Current studies report that STING activator systems cannot achieve co-loading with antibodies. STING activators have completely different physicochemical properties and pharmacokinetic characteristics than PD-L1 antibodies. Furthermore, the sites of action of STING agonists and αpd-L1 are located on the intracellular and extracellular membranes, respectively, which makes it difficult to control the proportion and distribution thereof at the tumor site after the respective administration, thereby possibly affecting the effect of the co-therapy. And the free PD-L1 antibody treatment can be non-specifically bound to normal tissues expressing PD-L1, thereby causing immune-related toxic side effects.
Disclosure of Invention
In order to solve the technical problems, the invention provides a nano vesicle capable of loading a PD-L1 antibody and a STING agonist simultaneously. So as to realize the common intravenous delivery of STING activator and PD-L1 antibody, and is beneficial to the cooperative treatment of the two medicaments.
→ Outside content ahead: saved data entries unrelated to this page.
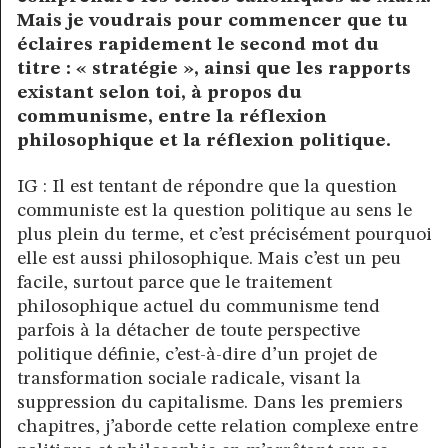
Mais je voudrais pour commencer que tu
éclaires rapidement le second mot du
titre : « stratégie », ainsi que les rapports
existant selon toi, à propos du
communisme, entre la réflexion
philosophique et la réflexion politique.
IG : Il est tentant de répondre que la question
communiste est la question politique au sens le
plus plein du terme, et c’est précisément pourquoi
elle est aussi philosophique. Mais c’est un peu
facile, surtout parce que le traitement
philosophique actuel du communisme tend
parfois à la détacher de toute perspective
politique définie, c’est-à-dire d’un projet de
transformation sociale radicale, visant la
suppression du capitalisme. Dans les premiers
chapitres, j’aborde cette relation complexe entre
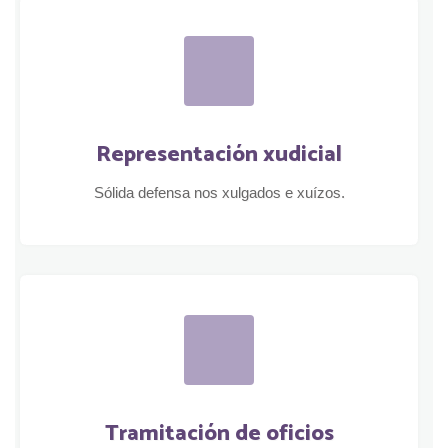
Representación xudicial
Sólida defensa nos xulgados e xuízos.
Tramitación de oficios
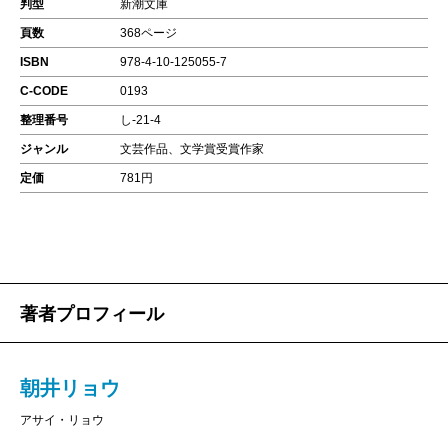
判型
新潮文庫
頁数
368ページ
ISBN
978-4-10-125055-7
C-CODE
0193
整理番号
し-21-4
ジャンル
文芸作品、文学賞受賞作家
定価
781円
著者プロフィール
朝井リョウ
アサイ・リョウ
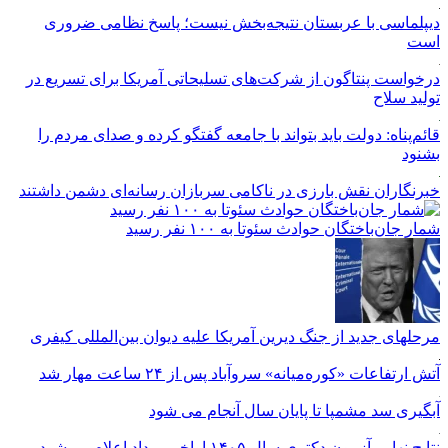
دیپلماسی با عربستان نتیجه‌بخش نیست؛ پاسخ نظامی ضروری
است
درخواست پنتاگون از شرکت‌های تسلیحاتی آمریکا برای تسریع در
تولید سلاح
قائم‌پناه: دولت باید بتواند با جامعه گفتگو کرده و صدای مردم را
بشنود
خبرنگاران نقش بارزی در ناکامی سربازان رسانه‌ای دشمن داشتند
شمار جان‌باختگان حوادث سئوتا به ۱۰۰ نفر رسید
مرحله‎ای جدید از جنگ دیرین آمریکا علیه دیوان بین‌المللی کیفری
آتش ارتفاعات «کوره‌میانه» سروآباد پس از ۲۴ ساعت مهار شد
آبگیری سد مشمپا تا پایان سال آنجام می شود
نتایج نهایی آزمون دکتری سال ۱۴۰۵ اواخر مرداد اعلام می‌شود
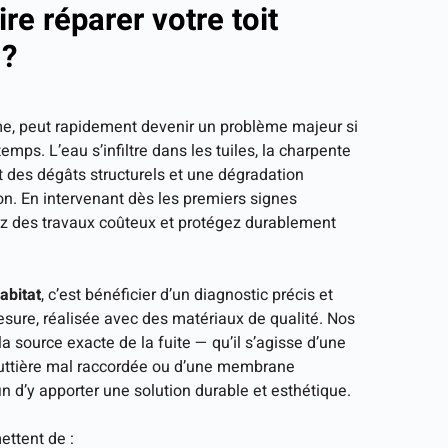
re réparer votre toit
 ?
e, peut rapidement devenir un problème majeur si
 temps. L’eau s’infiltre dans les tuiles, la charpente
t des dégâts structurels et une dégradation
ion. En intervenant dès les premiers signes
itez des travaux coûteux et protégez durablement
abitat
, c’est bénéficier d’un diagnostic précis et
esure, réalisée avec des matériaux de qualité. Nos
la source exacte de la fuite — qu’il s’agisse d’une
gouttière mal raccordée ou d’une membrane
n d’y apporter une solution durable et esthétique.
ettent de :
The invention achieves the aim of the invention through the following technical scheme:
a nanovesicle loaded with both a PD-L1 antibody and a STING agonist, the structure of the nanovesicle comprising a shell and an inner core, the shell being prepared from a lipid bilayer membrane, the shell being coupled to an MMP-2 sensitive polypeptide chain, the polypeptide chain being further coupled to the PD-L1 antibody, the shell being further coupled to PEG; the inner core is a hydrophilic small molecule STING agonist. As can be seen from FIG. 1, the PD-L1 antibody is linked to the outer shell by conjugation to an MMP-2 sensitive polypeptide chain.
Preferably, the hydrophilic small molecule STING agonist is 5, 6-dimethylxanthine-4-acetate sodium salt salified from 5, 6-dimethylxanthine-4-acetate (DMXAA) to hydrophilic. In the present invention, it is noted that: dmxaash.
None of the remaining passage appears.